How proteins evolved the ability to form complexes made up of multiple subunits—and what functions this new structure enabled in early multimeric proteins—isn’t well understood. To better understand how such changes might have happened, Joseph W. Thornton of the University of Chicago and coworkers used ancestral protein reconstruction to trace the evolutionary pathway of the oxygen-transporting protein hemoglobin (Nature 2020, DOI: 10.1038/s41586-020-2292-y).

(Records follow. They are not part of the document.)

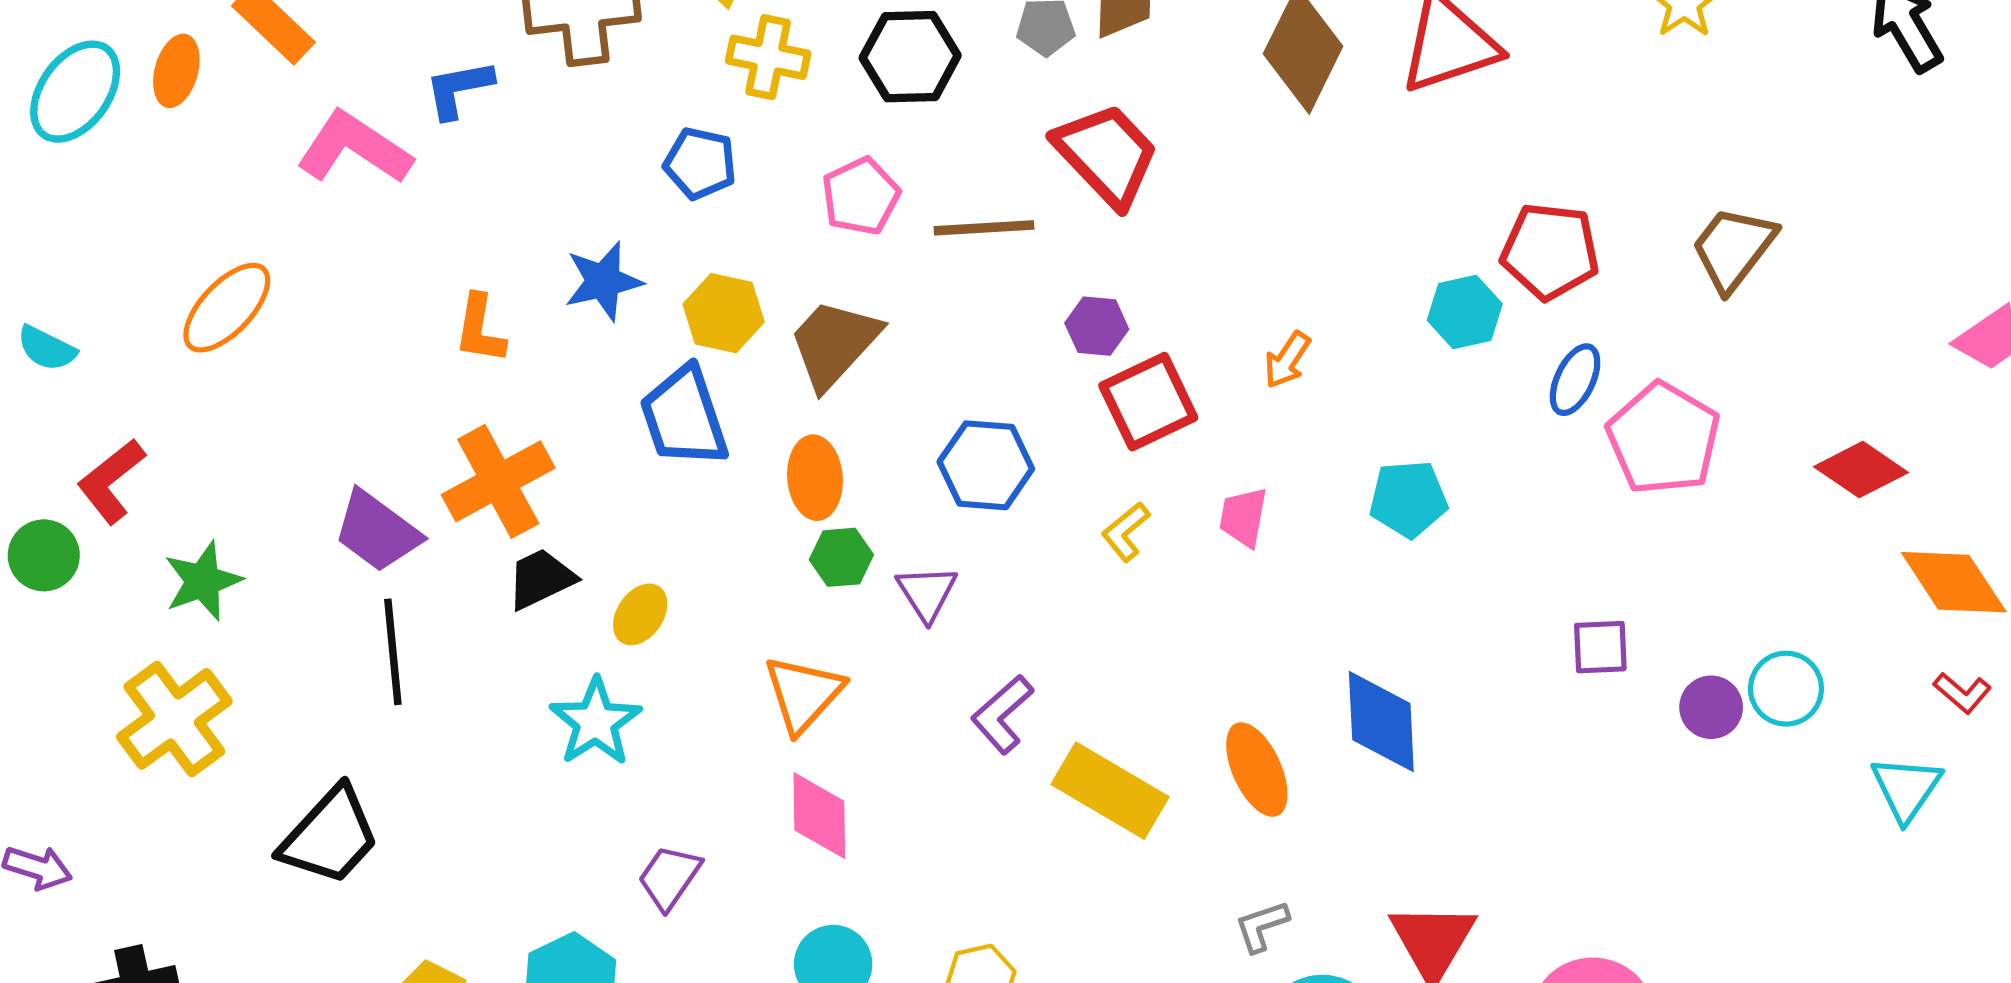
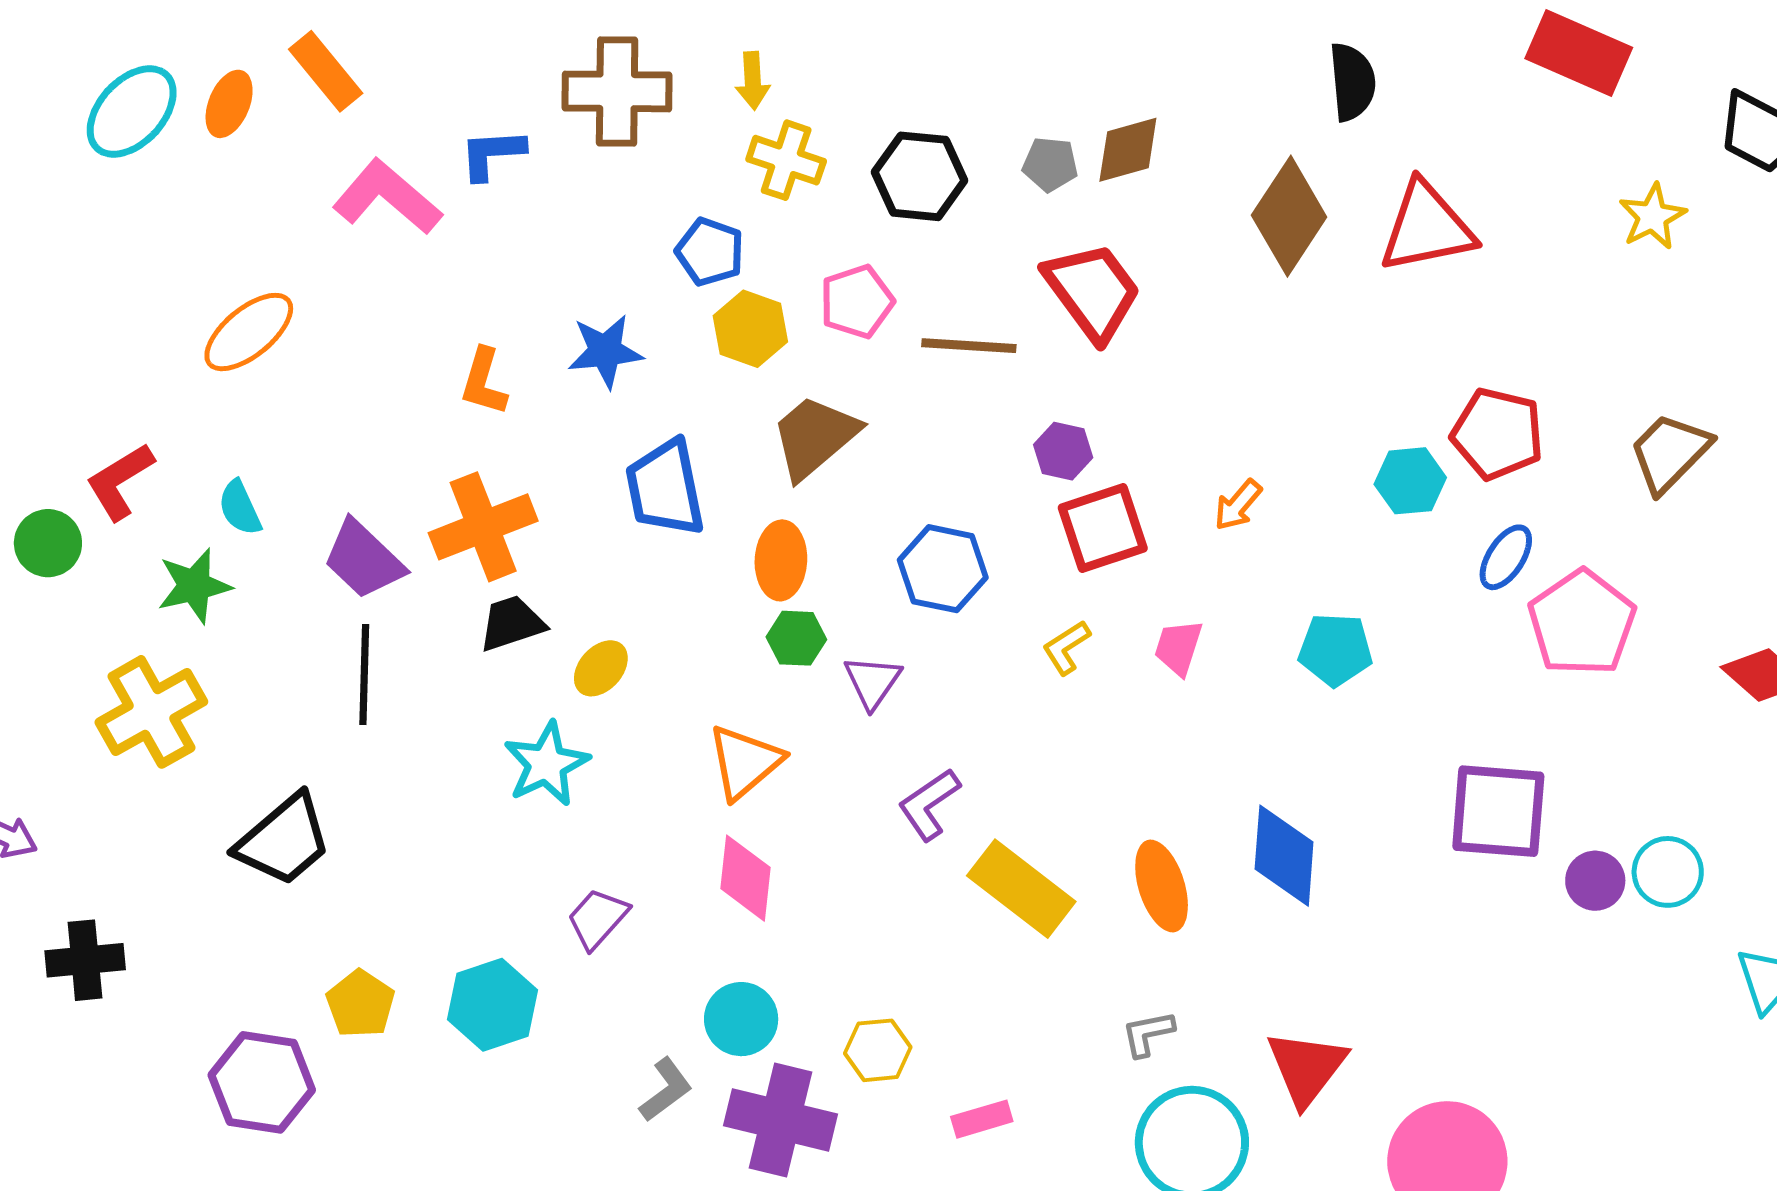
yellow hexagon: (724, 313) -> (750, 329), moved
cyan semicircle: (47, 348) -> (240, 508), moved, turned 32
purple square: (1600, 647) -> (1498, 811), size x1.8

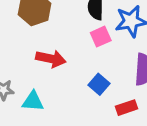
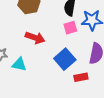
blue square: (99, 84) -> (65, 59), size x1.5

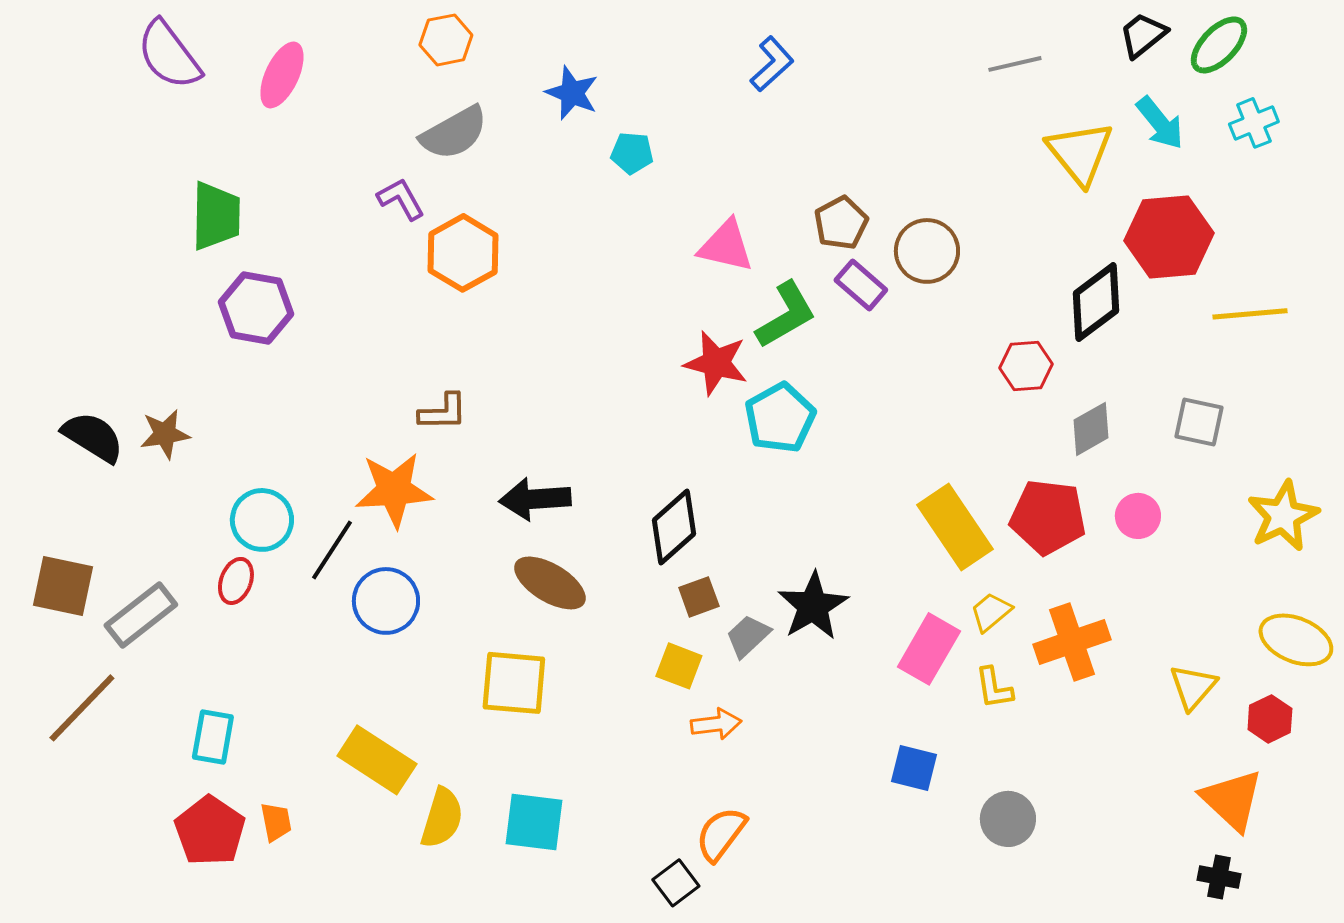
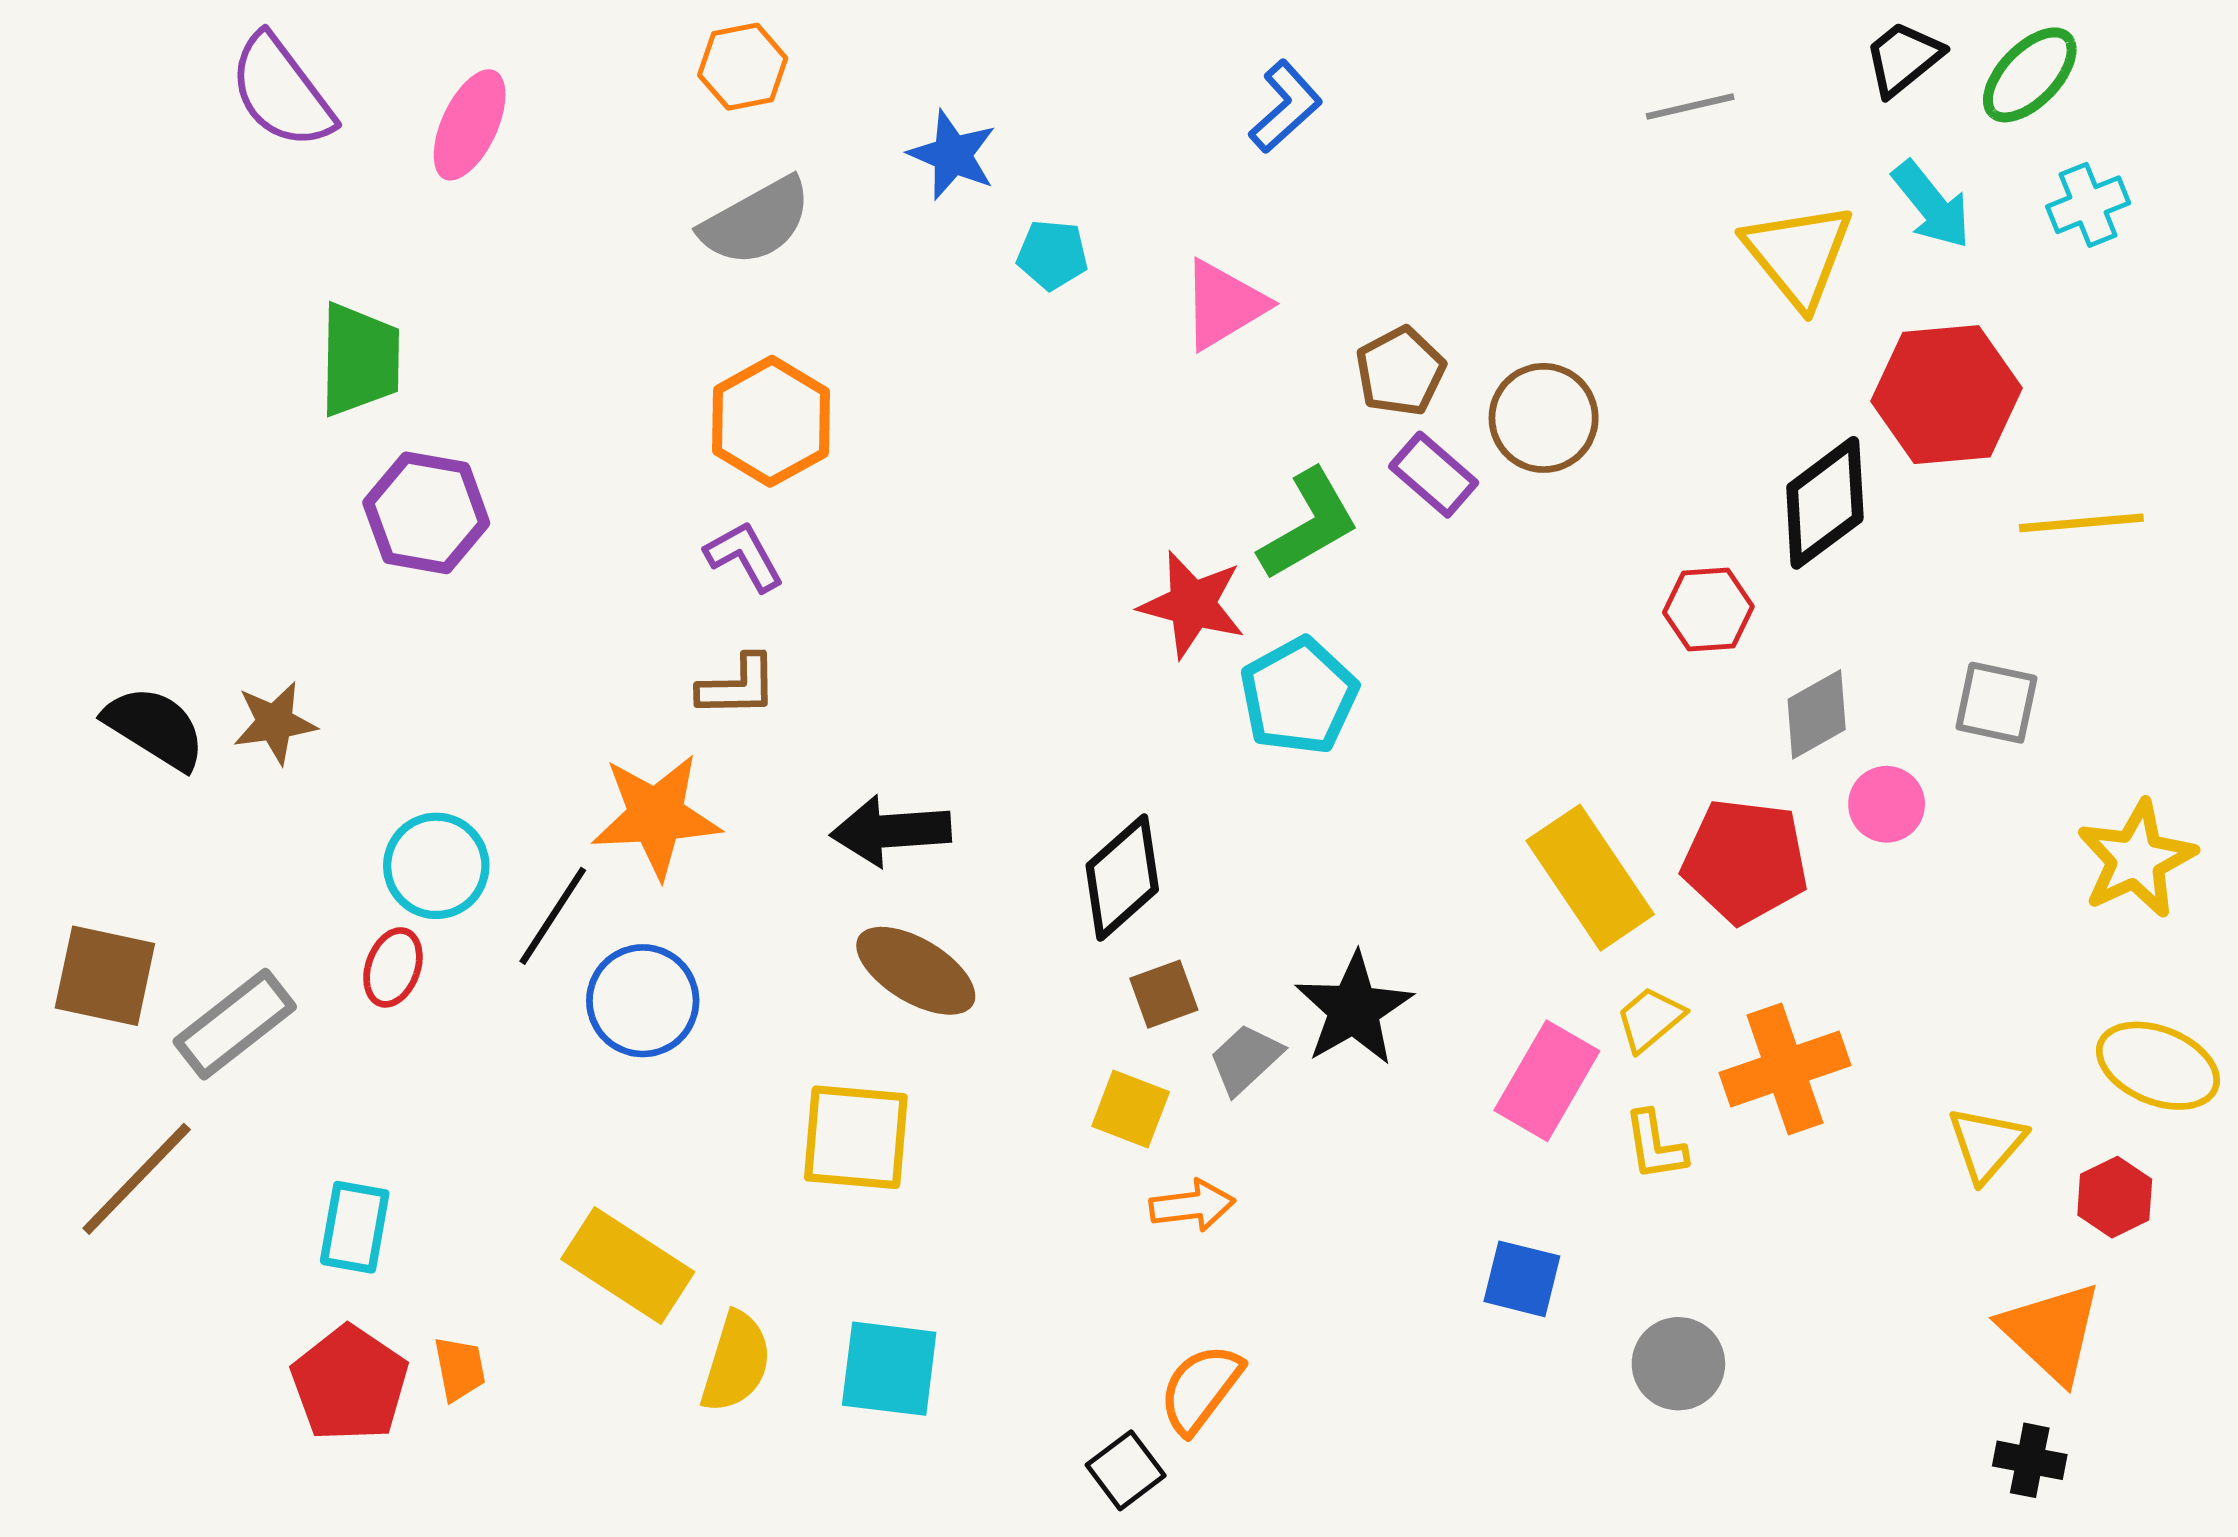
purple L-shape: (401, 199) -> (744, 556), moved
pink triangle: (726, 246) -> (1224, 305), moved, turned -44
pink circle: (1138, 516) -> (1887, 804), moved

Modern hemoglobin forms a heterotetramer with two α subunits and two β subunits. The researchers used computational methods to infer the ancestral amino acid sequences of each of those subunits, as well as the more ancient precursor from which both α and β likely originated. They engineered bacteria to produce the proteins and characterized them with mass spectrometry and size-exclusion chromatography. When expressed together, the α and β subunits formed hemoglobin-like tetramers, but their ancient precursor formed only dimers.
By introducing mutations that happened during hemoglobin’s history into the reconstructed ancestral protein sequences, and having the bacteria produce them, the researchers found that just two changes at an interface between the subunits were sufficient to cause tetramers to form. They also found that the formation of tetramers causes cooperative binding, in which the binding of oxygen increases the hemoglobin’s affinity for additional oxygen molecules.
The researchers suggest that the ease of evolving structural complexity and cooperativity may not be limited to hemoglobin. The team plans to use this method to study whether other proteins also evolved multimeric structures and cooperative binding with relatively few mutations.